Durgapur Expressway finally breathing easy on Monday. Picture by Pradip Sanyal
Calcutta, Sept. 8: If the Nano plant in Singur is allowed to run at full capacity, it will rank among the largest car-making facilities in the world, information culled from a government document suggests.
The document, released by the West Bengal Industrial Development Corporation (WBIDC), outlines the terms of its agreement with Tata Motors for the lease of 997.11 acres and says the plant will make 250,000 cars a year working in two shifts.
The capacity will rise to 350,000 units when the plant operates in three shifts, but there is no time schedule fixed for the ramp-up.
That’s not all: the Nano mother plant will also make “aggregates” or parts for another 500,000 cars that can be assembled at other units.
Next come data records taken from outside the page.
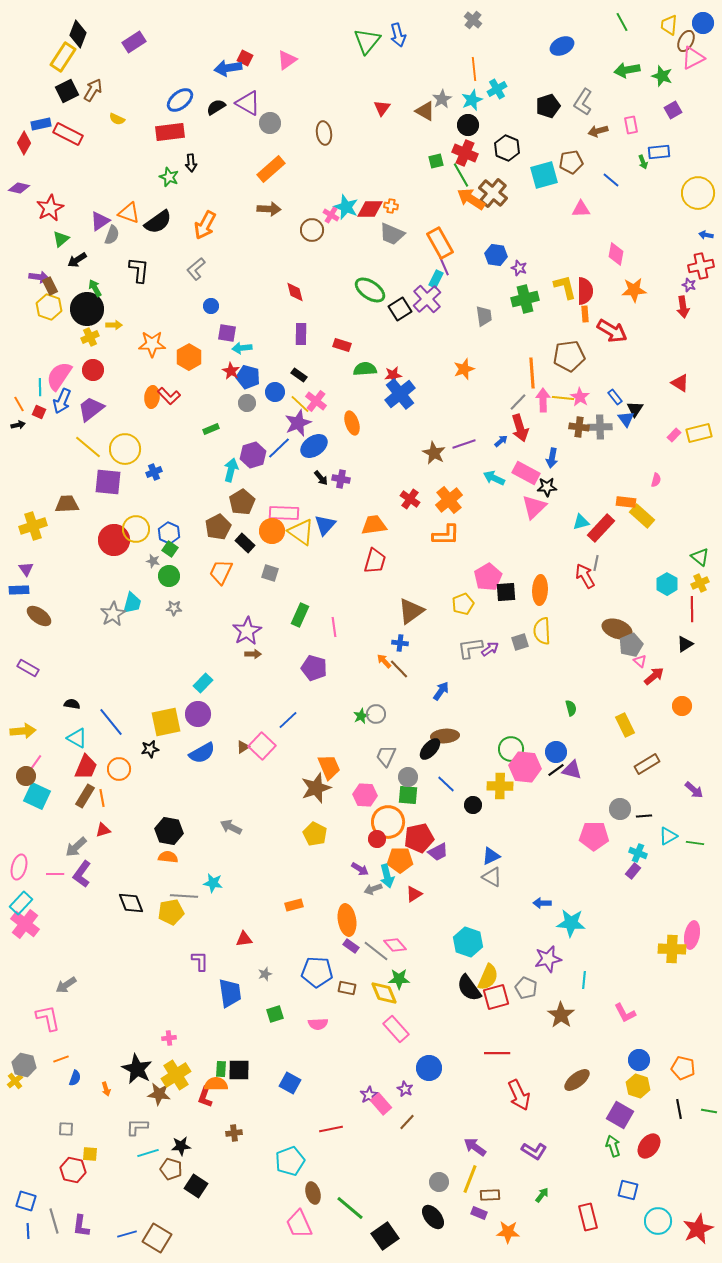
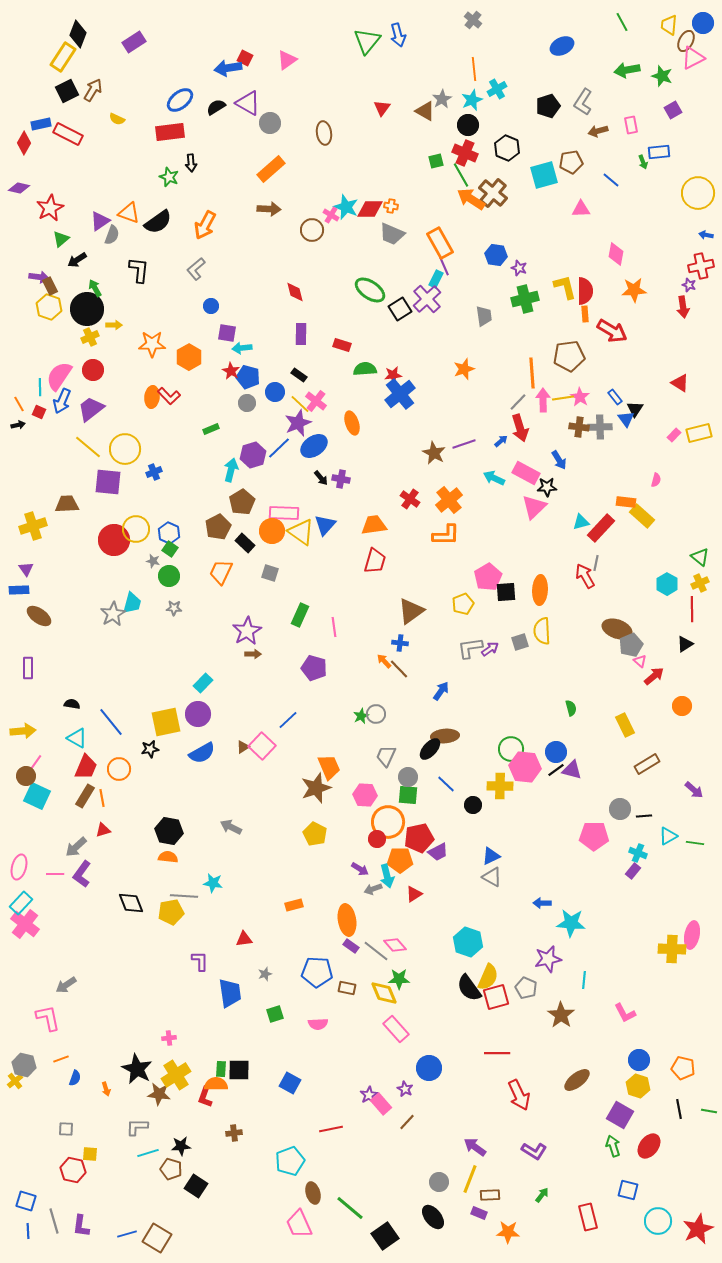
yellow line at (563, 398): rotated 15 degrees counterclockwise
blue arrow at (552, 458): moved 7 px right, 2 px down; rotated 42 degrees counterclockwise
purple rectangle at (28, 668): rotated 60 degrees clockwise
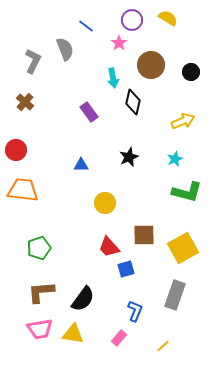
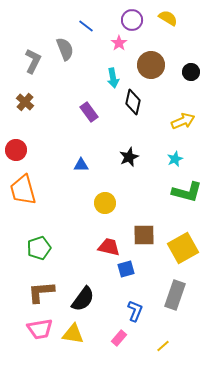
orange trapezoid: rotated 112 degrees counterclockwise
red trapezoid: rotated 145 degrees clockwise
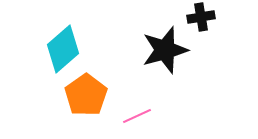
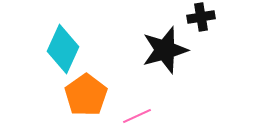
cyan diamond: rotated 24 degrees counterclockwise
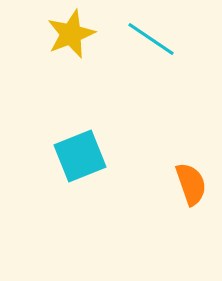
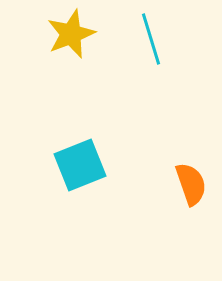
cyan line: rotated 39 degrees clockwise
cyan square: moved 9 px down
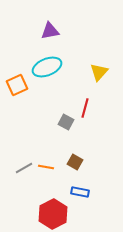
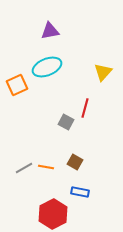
yellow triangle: moved 4 px right
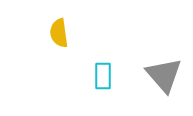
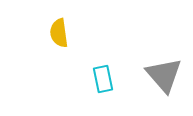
cyan rectangle: moved 3 px down; rotated 12 degrees counterclockwise
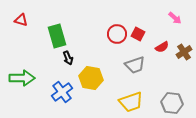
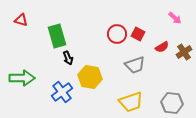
yellow hexagon: moved 1 px left, 1 px up
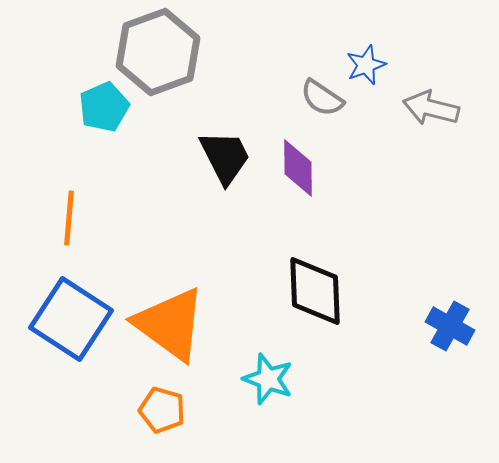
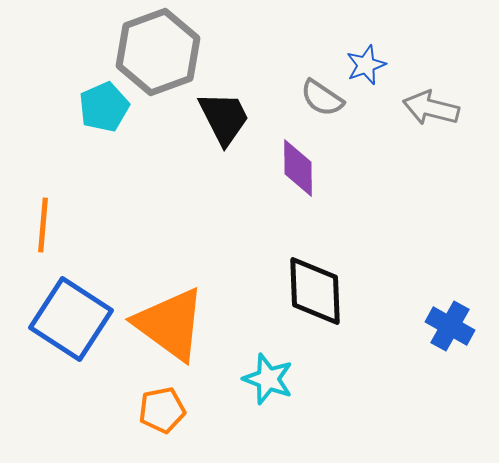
black trapezoid: moved 1 px left, 39 px up
orange line: moved 26 px left, 7 px down
orange pentagon: rotated 27 degrees counterclockwise
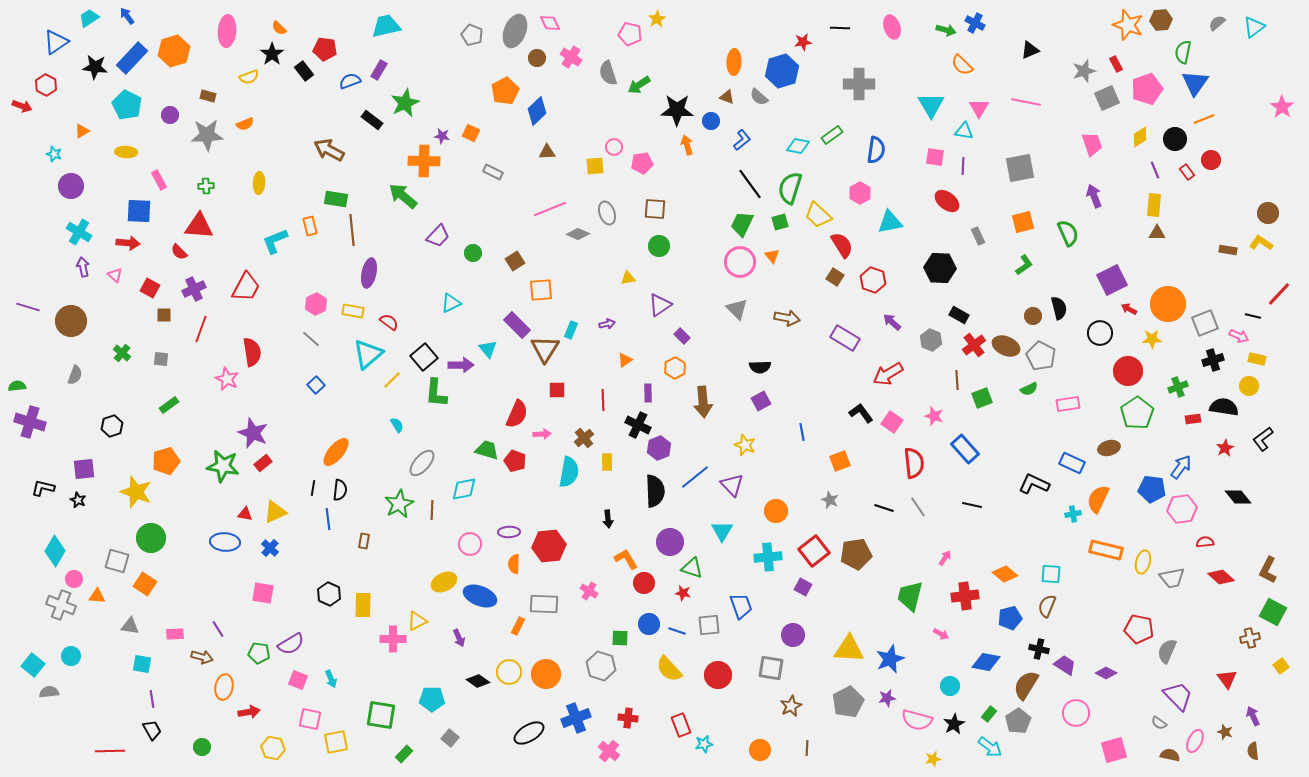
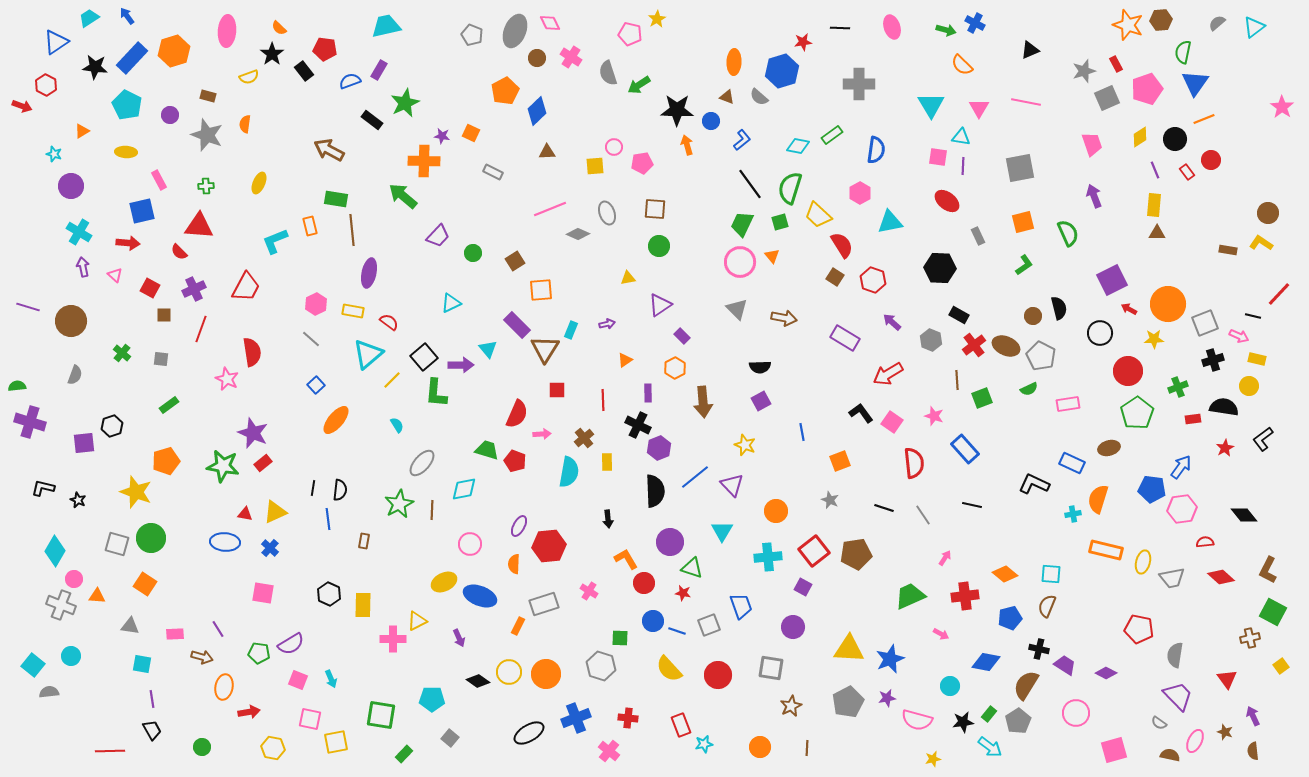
orange semicircle at (245, 124): rotated 120 degrees clockwise
cyan triangle at (964, 131): moved 3 px left, 6 px down
gray star at (207, 135): rotated 24 degrees clockwise
pink square at (935, 157): moved 3 px right
yellow ellipse at (259, 183): rotated 20 degrees clockwise
blue square at (139, 211): moved 3 px right; rotated 16 degrees counterclockwise
brown arrow at (787, 318): moved 3 px left
yellow star at (1152, 339): moved 2 px right
orange ellipse at (336, 452): moved 32 px up
purple square at (84, 469): moved 26 px up
black diamond at (1238, 497): moved 6 px right, 18 px down
orange semicircle at (1098, 499): rotated 8 degrees counterclockwise
gray line at (918, 507): moved 5 px right, 8 px down
purple ellipse at (509, 532): moved 10 px right, 6 px up; rotated 60 degrees counterclockwise
gray square at (117, 561): moved 17 px up
green trapezoid at (910, 596): rotated 52 degrees clockwise
gray rectangle at (544, 604): rotated 20 degrees counterclockwise
blue circle at (649, 624): moved 4 px right, 3 px up
gray square at (709, 625): rotated 15 degrees counterclockwise
purple circle at (793, 635): moved 8 px up
gray semicircle at (1167, 651): moved 8 px right, 4 px down; rotated 15 degrees counterclockwise
black star at (954, 724): moved 9 px right, 2 px up; rotated 20 degrees clockwise
orange circle at (760, 750): moved 3 px up
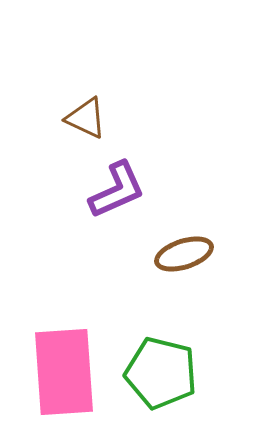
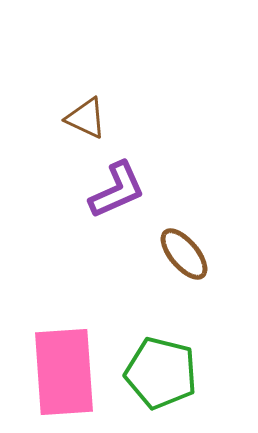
brown ellipse: rotated 68 degrees clockwise
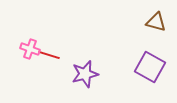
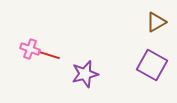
brown triangle: rotated 45 degrees counterclockwise
purple square: moved 2 px right, 2 px up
It could not be immediately ascertained whether the“aggregates” would be for Nano cars. If that is the case, the Tatas may be looking to make as many as 8.5 lakh Nanos a year.
Put that in perspective: all the carmakers in India had together produced 1.76 million cars, vans and sports utility vehicles in 2007-08.
This means that the Tatas could potentially make about half of all cars produced in the country last year.
Of the 997 acres, the Tatas have got 645.67 acres on a 90-year lease.
The WBIDC has apportioned 290 acres for the 60-plus vendors that the plant will eventually have.
The Tatas will get the 645 acres for the mother plant at a very low rent of Rs 1 crore a year in the first five years; this will go up to Rs 20 crore a year in the last 30 years of the 90-year lease.
A back-of-the-envelope calculation shows that the heavily back-ended lease payment plan means that the Tatas will have to fork out a little over Rs 855 crore during the 90-year period with Rs 600 crore to be paid in the last 30 years.
The vendors — all picked by Tata Motors — will have to pay a rent of Rs 8,000 an acre for the first 45 years and Rs 16,000 an acre for the next 45 years. “On expiry of the 90 years, the lease terms will be fixed on mutually agreed terms,” the document says.
The government also sweetened the package for the Tatas with two highly subsidised loans to blunt the advantages of the special tax breaks that Uttarakhand and Himachal Pradesh could offer investors in the two hill states.
The Opposition had been demanding that the details of the deal be revealed.
The government had earlier revealed parts of it in the Assembly and read the deal out to the Assembly standing committee on industry but refused to make it public, saying the Tatas had to give their consent for that.